Rasa haru menyelimuti Rahmat saat mendengar kabar tentang kondisi kesehatan Atta yang memprihatinkan sejak lahir.
Dalam suasana yang penuh keakraban, Rahmat berinteraksi dengan keluarga Atta dan secara langsung melihat kondisi bayi tersebut.
Rasa prihatin mendalam diungkapkan oleh Rahmat atas kondisi yang dialami Atta, sebuah situasi yang mengingatkannya pada pengalaman pribadi. “Saya datang karena merasa terpanggil. Anak bungsu saya juga lahir dengan kondisi yang sama, jadi saya paham bagaimana perasaan seorang ibu saat mendengar anaknya didiagnosis jantung bocor,” ujarnya.
Rahmat menekankan bahwa kondisi seperti yang dialami Atta memerlukan perhatian khusus dari berbagai pihak, termasuk keluarga dan tenaga medis.
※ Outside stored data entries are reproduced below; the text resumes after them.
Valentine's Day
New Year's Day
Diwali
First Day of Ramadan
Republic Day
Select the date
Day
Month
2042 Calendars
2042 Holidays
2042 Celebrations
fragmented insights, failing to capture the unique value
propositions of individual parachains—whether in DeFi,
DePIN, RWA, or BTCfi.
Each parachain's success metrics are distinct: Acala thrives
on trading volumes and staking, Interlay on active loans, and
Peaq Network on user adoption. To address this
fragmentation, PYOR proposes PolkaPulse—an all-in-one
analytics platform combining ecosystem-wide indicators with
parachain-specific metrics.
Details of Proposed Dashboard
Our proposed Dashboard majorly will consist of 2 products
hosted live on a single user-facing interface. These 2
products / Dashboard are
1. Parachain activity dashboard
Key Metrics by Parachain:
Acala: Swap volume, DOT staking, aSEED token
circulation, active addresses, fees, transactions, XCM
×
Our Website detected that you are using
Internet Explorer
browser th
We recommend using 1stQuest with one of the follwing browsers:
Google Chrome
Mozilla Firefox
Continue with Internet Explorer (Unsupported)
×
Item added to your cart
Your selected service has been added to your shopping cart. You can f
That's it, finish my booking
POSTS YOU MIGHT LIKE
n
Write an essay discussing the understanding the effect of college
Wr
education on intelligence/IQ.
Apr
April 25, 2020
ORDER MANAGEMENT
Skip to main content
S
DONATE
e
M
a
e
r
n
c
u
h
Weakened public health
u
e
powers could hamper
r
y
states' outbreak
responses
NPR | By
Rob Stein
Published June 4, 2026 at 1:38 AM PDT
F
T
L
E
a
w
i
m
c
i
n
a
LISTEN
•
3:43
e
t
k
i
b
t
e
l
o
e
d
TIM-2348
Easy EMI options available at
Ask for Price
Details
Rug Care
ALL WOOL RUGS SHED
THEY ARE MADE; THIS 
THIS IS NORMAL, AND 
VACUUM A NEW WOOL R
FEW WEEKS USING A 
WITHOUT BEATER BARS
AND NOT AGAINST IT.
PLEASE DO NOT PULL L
Berdasarkan pengalamannya, anak-anak dengan kelainan jantung tidak boleh terlalu lelah dan harus menjalani pemeriksaan rutin.
“Saya berpesan kepada Murni agar terus memantau kondisi Atta. Jangan sampai kecapean, dan pastikan kontrol kesehatannya dilakukan secara teratur. Pengalaman saya, anak dengan jantung bocor harus dijaga betul stamina dan emosinya,” kata Rahmat, yang juga memberikan bantuan kepada keluarga Atta.
Kunjungan ini tidak hanya menjadi wujud empati, tetapi juga sebagai ajakan kepada masyarakat untuk turut memberikan bantuan.
Rahmat membuka kesempatan bagi siapa saja yang ingin memberikan dukungan kepada keluarga Atta.
“Bagi dunsanak atau saudara-saudara kita yang ingin membantu, bisa langsung menghubungi Asran nomor 0823-8347-9688. Bantuan apa pun akan sangat berarti bagi keluarga ini,” ungkap Rahmat.
Murni, ibunda Atta, mengungkapkan rasa harunya atas kedatangan Rahmat. Ia mengaku tidak menyangka seorang anggota DPR RI bersedia datang menjenguk anaknya.
“Saya bersyukur sekali. Tidak banyak yang tahu kondisi anak saya, dan hari ini Rahmat datang memberi semangat. Semoga kebaikannya dibalas Allah,” tuturnya dengan nada lirih.
Rahmat menegaskan bahwa tindakannya ini bukan semata-mata urusan politik, melainkan sebagai bentuk empati kemanusiaan.
Menurutnya, setiap anak berhak mendapatkan perhatian dan akses pengobatan yang layak, tanpa memandang latar belakang ekonomi keluarga. “Saya datang sebagai seorang ayah yang pernah merasakan hal serupa. Saya hanya ingin berbagi semangat dan membantu semampu saya,” pungkasnya.